Communicating climate policies that affect people's everyday lives and their future: A case study of Arendal's region local transport plan
This autumn, the Centre for Digital Transformation, Faculty of Social Sciences, has undertaken a research project in cooperation with Bynett Sør and Klimapartnere Agder about climate communication & participation, opposition to road tolls and the Housing, spatial and transport development plan in Arendal region – the ATP (https://www.atp-arendalsregionen.no/). The goal of the research project is to provide advice on how to improve climate communication and participation practices at the municipality and county levels. While my role in it has been to assist the project implementation, I also share a deep interest in the topic.
The ATP development plan involves the municipalities of Arendal, Grimstad, Froland and Tvedestrand, in southern Norway.
The goal of the research project is to provide advice on how to improve climate communication and participation practices at the municipality and county levels. Our focus has been on addressing key issues and challenges in participation and communication processes, opposition to road tolls, and what can we do in the future to improve our communication strategies in large-scale projects – such as those related to the ATP – that need a broad social and political consensus.
The project is being carried out by using qualitative research methods.
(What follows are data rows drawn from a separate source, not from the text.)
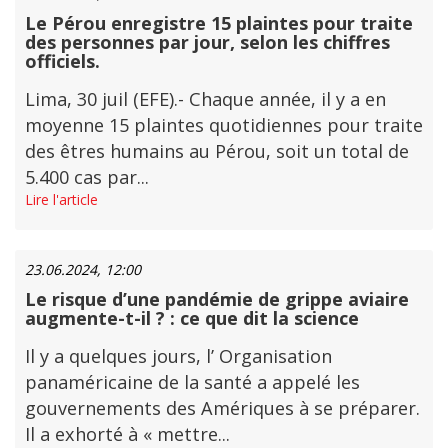
Le Pérou enregistre 15 plaintes pour traite
des personnes par jour, selon les chiffres
officiels.
Lima, 30 juil (EFE).- Chaque année, il y a en
moyenne 15 plaintes quotidiennes pour traite
des êtres humains au Pérou, soit un total de
5.400 cas par...
Lire l'article
23.06.2024, 12:00
Le risque d’une pandémie de grippe aviaire
augmente-t-il ? : ce que dit la science
Il y a quelques jours, l’ Organisation
panaméricaine de la santé a appelé les
gouvernements des Amériques à se préparer.
Il a exhorté à « mettre...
Led by project leaders Vito Laterza (Department of Global Development and Planning) and Alex Ruser (Department of Sociology and Social Work), the research team has facilitated two workshops and one focus group discussion in November, all of which I helped organize and where I acted as one of the facilitators.
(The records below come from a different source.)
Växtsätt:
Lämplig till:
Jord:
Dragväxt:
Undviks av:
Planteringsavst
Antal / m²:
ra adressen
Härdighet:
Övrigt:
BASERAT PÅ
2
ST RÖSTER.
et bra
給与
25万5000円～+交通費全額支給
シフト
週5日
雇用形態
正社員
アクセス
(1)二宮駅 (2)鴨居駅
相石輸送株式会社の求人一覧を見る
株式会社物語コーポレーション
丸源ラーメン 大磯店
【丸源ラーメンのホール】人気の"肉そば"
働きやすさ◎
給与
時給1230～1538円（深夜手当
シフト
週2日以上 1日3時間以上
Participants in workshops were local politicians and administrators involved in the ATP process. In the workshops, we used the World Café method (http://www.theworldcafe.com/key-concepts-resources/world-cafe-method/), which fosters dialogue and conversations within and across small groups of participants. The workshops and the focus group engaged 15 research participants. I facilitated the discussions about communication and participation channels used in the negotiation and implementation of the ATP Arendalsregionen. With these discussions, we attempted to create a platform for administrators and politicians for reflections and evaluation.
The research design includes a follow-up individual interview with participants, and I carried out 11 interviews. At this point, I am in the middle of writing the interview reports and I am fascinated by the data collected so far.
My early analysis of the group discussions and interviews suggests that the much-needed reflection and evaluation of the ATP project is contributing to co-production of key knowledge for policy and politics, as the participants are the main “experts” in addressing the questions pursued by the research team. From an academic point of view, we are working to provide high-quality analysis for academic publications. We are also producing a hands-on policy report, co-produced with participants and of use to them, which will be ready by end of January 2020.